B.C. RCMP officials are facing officer shortages and increased costs in larger municipalities while potentially closing small detachments in favour of regional hubs, an RCMP assistant commissioner said Sept. 10.

Eric Stubbs told Union of B.C. Municipalities delegates in Whistler that attrition and fewer future constables training in Regina has led to officer shortages.

In response, the force is repositioning staff and considering creating regional hubs in places such as Prince George, Nanaimo, Penticton, Vernon and the Kootenays.

“In larger communities, we are looking at regional detachments,” Stubbs said. “We’re revisiting them to see if they need to be tweaked, to be blown up, or (remain) the status quo.

“It’s scrutiny of who’s doing what, what’s the most effective model. With the spotlight on costs, we want to make sure we get that right.”

Stubbs said officers would be moved in and out of hubs, possibly replacing traditional one-or-two member detachments where officers worked all hours.

“We have to be able to adapt and innovate as the environment changes around us,” Stubbs said.

The RCMP has not been without controversy in B.C. and there are those who would close local detachments and switch to municipal forces.

But, stressed Clayton Pecknold, Ministry of Public Safety and Solicitor General assistant deputy minister and director of police services, a move to city forces comes at a significant cost to a city’s budget.

“More and more, the cost of policing is becoming a concern for the ministry,” Pecknold said.

UBCM safety committee chairman Bruce Hayne said provincial policing has cost $1.19 billion this year, up from $1.08 billion in 2016.

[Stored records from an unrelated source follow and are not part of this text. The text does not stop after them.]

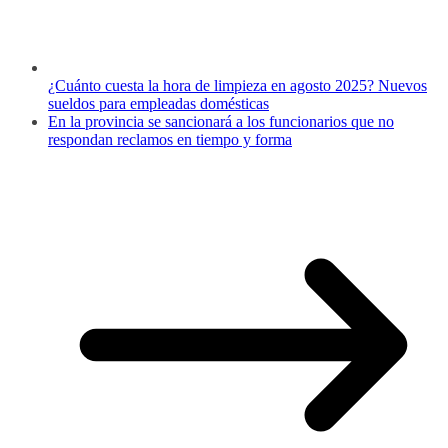
¿Cuánto cuesta la hora de limpieza en agosto 2025? Nuevos
sueldos para empleadas domésticas
En la provincia se sancionará a los funcionarios que no
respondan reclamos en tiempo y forma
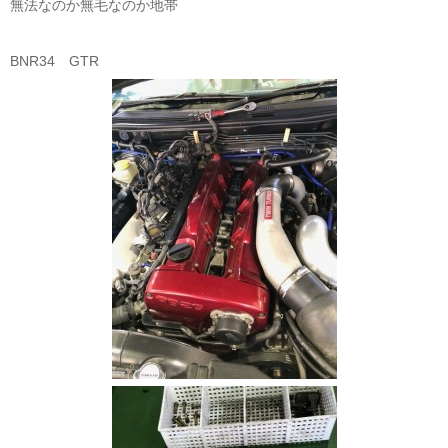
無法なのか無毛なのか地帯
BNR34 GTR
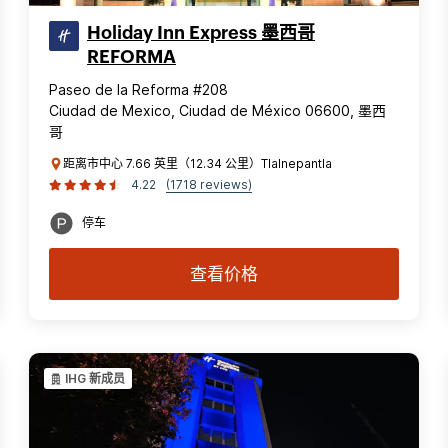
Holiday Inn Express 墨西哥
REFORMA
Paseo de la Reforma #208
Ciudad de Mexico, Ciudad de México 06600, 墨西
哥
距离市中心 7.66 英里（12.34 公里）Tlalnepantla
4.22
(1718 reviews)
停车
查看价格
IHG 新成员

“These costs are not going down,” Hayne said.

Stubbs downplayed a shortage of new officers while acknowledging problems with attrition and members moving on to other work.

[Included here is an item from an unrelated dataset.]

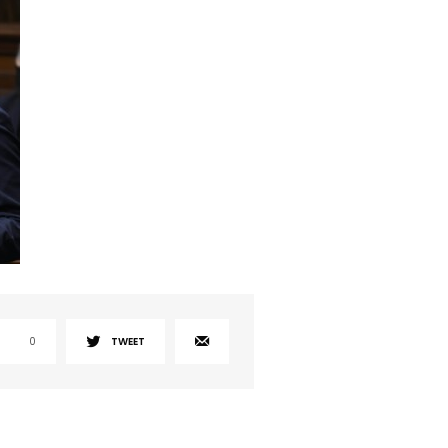
0
TWEET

“We’re recruiting the people we need,” he said. “We’re doing our best to get them into strategic areas.”

Part of the aim, he said, is keeping communities safe by targeting prolific offenders.

“They don’t care about the community,” They care about themselves,” he said.

Other prime policing areas are the domestic violence, sexual violence, and mental health issues and the opioid crisis, Stubbs said.

“The RCMP has become a leading agency in the deployment of (opioid overdose-reversing drug) Naloxone.”

Gang violence remains a Lower Mainland issue, he said, adding that the RCMP has learned from fighting gangs, putting it in the forefront of such work in Canada.

Potentially complicating matters is the looming unionization of the RCMP and timelines for trials set by the Supreme Court of Canada.

The top court’s Jordan decision in 2016 established strict timelines for getting a criminal case to trial.

The court gave the police and courts 18 months in provincial court and 30 months in superior court. If the timelines aren’t met, cases can be tossed for violating an accused’s right to be tried in a reasonable time.

Stubbs said that means officers are spending more time at their desks doing the required timeline paperwork rather than responding to calls.

“This is a real issue – our having to stay in the office.”